TRUMKA: I have known her for a long time.

(CROSSTALK)

MATTHEWS: But she was known to be -- Bill Clinton, of course, President Clinton was for NAFTA. It wasn`t like a big cause of his, but he did sign the bill.

TRUMKA: No, it was a big cause of his.

(CROSSTALK)

MATTHEWS: I`m trying to let him off the hook here.

TRUMKA: He had a couple of them out there that were terrible.

(CROSSTALK)

MATTHEWS: And Hillary was known to be and Bill was known to be for TPP, the Trans-Pacific one. And now she has turned back. She said it`s not the gold standard and Bill Clinton hasn`t said a word about it.

You`re comfortable with their position now, right now?

TRUMKA: Look, I think any candidate, trade has a very, very powerful effect on the electorate, not just in the Midwest, but all through the country.

People know that the trade deals that have been negotiated...

(CROSSTALK)

MATTHEWS: I know. North Philly. I have it everywhere, I know, in any big city. But how do you get back to where we were?

Everybody has a memory of their uncle and their grandfather. How do we get back to where we were, where you could come out of high school and support a family with a manufacturing job?

TRUMKA: Well, you negotiate good trade deals.

If you eliminate currency manipulation that has cost us five million jobs, Chris, you get a bunch of those jobs back, because they`re getting an unfair, artificial, illegal advantage over American producers and services.

You eliminate, we will compete...

(CROSSTALK)

MATTHEWS: OK. When you watch something like Nabisco -- he`s always talking about Nabisco or this cosmetics company moving over to England, or any -- Boeing, anybody.

Any time somebody moves to Mexico or goes to China, what do you think is going on in the heads of those CEOs? What are they thinking, cheaper labor? What are they thinking?

TRUMKA: Absolutely.

And then -- well, here is another example where Trump is a hypocrite, because while he talks about doing that, he makes 870-some products that are under his name, and they`re all made overseas, 248 of them made in China that he talks about all the time.

So he ought to -- he doesn`t have to be president to start the process. He could bring those products back right now. But what is he doing? He`s trying to get away from what he is actually doing on the ground.

MATTHEWS: OK.

Thank you, Richard Trumka.
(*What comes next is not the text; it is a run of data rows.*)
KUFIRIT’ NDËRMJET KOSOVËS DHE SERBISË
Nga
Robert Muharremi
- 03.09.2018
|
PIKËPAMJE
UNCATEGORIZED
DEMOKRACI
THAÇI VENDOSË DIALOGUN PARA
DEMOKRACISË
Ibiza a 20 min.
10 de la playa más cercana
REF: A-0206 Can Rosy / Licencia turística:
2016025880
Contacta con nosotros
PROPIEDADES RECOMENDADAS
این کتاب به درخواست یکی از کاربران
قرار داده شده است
It`s always an honor to have you on.

Up next: new developments in the Brussels terror investigation, including two of right attackers plotting to assemble a dirty bomb, this as the Associated Press reports hundreds of fighters have been trained by ISIS an already sent to Europe.

This is HARDBALL, the place for politics.

(COMMERCIAL BREAK)

MILISSA REHBERGER, MSNBC CORRESPONDENT: I`m Milissa Rehberger. Here`s what`s happening.
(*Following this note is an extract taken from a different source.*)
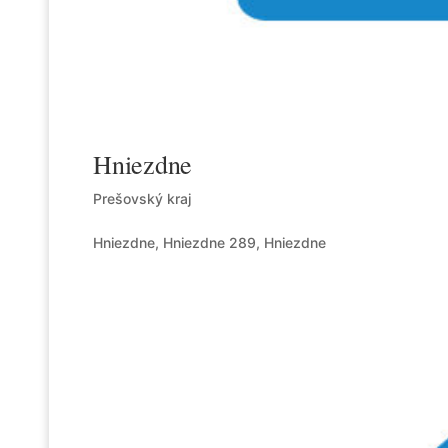
Hniezdne
Prešovský kraj
Hniezdne, Hniezdne 289, Hniezdne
French authorities say a French citizen with suspected ties to a terrorist network was arrested earlier today. The country`s interior minister says a raid at his home in Northwest Paris foiled a planned attack and that plot was in the advanced stages.
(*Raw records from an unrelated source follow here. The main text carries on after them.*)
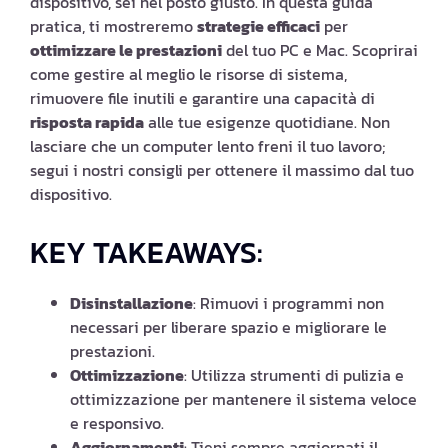
dispositivo, sei nel posto giusto. In questa guida
pratica, ti mostreremo
strategie efficaci
per
ottimizzare le prestazioni
del tuo PC e Mac. Scoprirai
come gestire al meglio le risorse di sistema,
rimuovere file inutili e garantire una capacità di
risposta rapida
alle tue esigenze quotidiane. Non
lasciare che un computer lento freni il tuo lavoro;
segui i nostri consigli per ottenere il massimo dal tuo
dispositivo.
KEY TAKEAWAYS:
Disinstallazione
: Rimuovi i programmi non
necessari per liberare spazio e migliorare le
prestazioni.
Ottimizzazione
: Utilizza strumenti di pulizia e
ottimizzazione per mantenere il sistema veloce
e responsivo.
Aggiornamenti
: Tieni sempre aggiornati il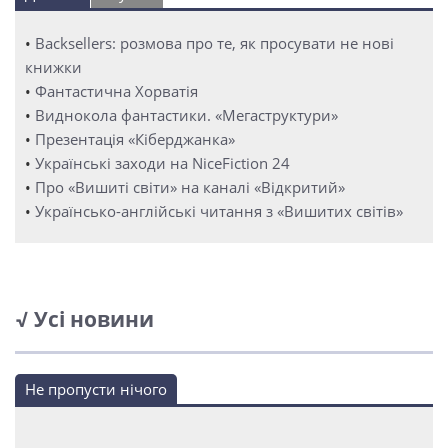
•
Backsellers: розмова про те, як просувати не нові
книжки
•
Фантастична Хорватія
•
Виднокола фантастики. «Мегаструктури»
•
Презентація «Кіберджанка»
•
Українські заходи на NiceFiction 24
•
Про «Вишиті світи» на каналі «Відкритий»
•
Українсько-англійські читання з «Вишитих світів»
√ Усі новини
Не пропусти нічого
Meanwhile, six people have been taken into custody following a raid in Brussels. It took place at the same neighborhood where police discovered a nail bomb, explosives and an ISIS flag following this week`s attack.

And comedian, actor and former late-night TV host Garry Shandling has died at the age of 66. He was taken to an L.A. hospital earlier today -- back to HARDBALL.

MATTHEWS: Welcome back to HARDBALL.

Well, there are new signs today of just how serious and scary, if you will, the ISIS threat against the West remains.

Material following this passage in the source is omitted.